Al ser Tlaxcala un estado sin litoral, no cuenta con manglares propios y no puede contribuir de manera directa al cuidado del ecosistema. Sin embargo, como el resto del mundo, el hecho de no tener un ecosistema no lo inhibe de la responsabilidad de saber las medidas necesarias para protegerlo y su importancia.
Esto a causa de que Tlaxcala participa de forma activa en convenios de concientización con la Secretaría de Medio Ambiente y Recursos Naturales. Con estas herramientas, las instituciones gubernamentales buscan conservar los ecosistemas con los que se cuentan en el territorio nacional.
Para el territorio mexicano, los manglares son ecosistemas costeros vitales, que ofrecen protección contra la erosión y regulación del clima. Su extensión supera las 900 mil hectáreas, lo cual hace que a nivel mundial el país ocupe el cuarto lugar en extensión de este tipo de ecosistemas.
México cuenta con cuatro especies de mangle dentro de su territorio: el rojo, el negro, el blanco y el botoncillo.
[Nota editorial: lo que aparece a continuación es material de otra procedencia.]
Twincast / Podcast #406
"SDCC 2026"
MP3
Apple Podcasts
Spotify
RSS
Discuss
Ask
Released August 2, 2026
Son considerados un tipo de humedal junto con las turberas, pantanos y marismas; se distingue del resto por cuestiones topográficas y el grado de humedad que presenta, siendo un terreno de transición entre ecosistemas acuáticos y terrestres, por lo que alberga una gran cantidad de diversidad biológica.
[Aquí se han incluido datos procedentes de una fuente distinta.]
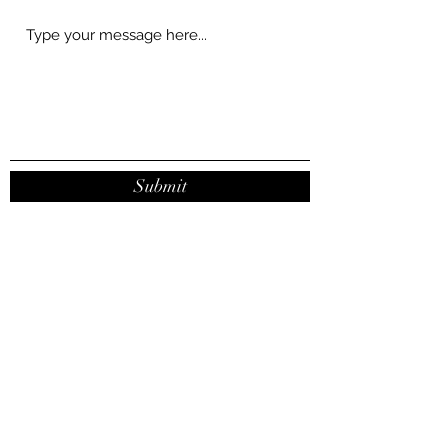
Submit
contact@joanaribeirodasilva.com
Las estimaciones del Instituto Nacional de Ecología y Cambio Climático señalan que más del 50 por ciento de los humedales en México son costeros, y a nivel mundial, los daños ocasionados este tipo de ecosistemas son responsables del 10 por ciento de las emisiones globales por carbono.
Cuando una zona costera se queda sin este tipo de ecosistemas, es más propensa a sufrir inundaciones, a la vez que se pierden recursos como agua, flora y fauna, ya que fungen como barrera natural ante las catástrofes que se pueden presentar en zonas costeras.
En búsqueda de que el mundo reconozca su importancia las organizaciones ambientales, Ecologistas en Acción y la Red del Manglar ambas instituciones sin fines de lucro, promovieron e impulsaron el Día Internacional para la Conservación de los Manglares ante la UNESCO, razón por la que ahora esta fecha se celebra cada 26 de julio.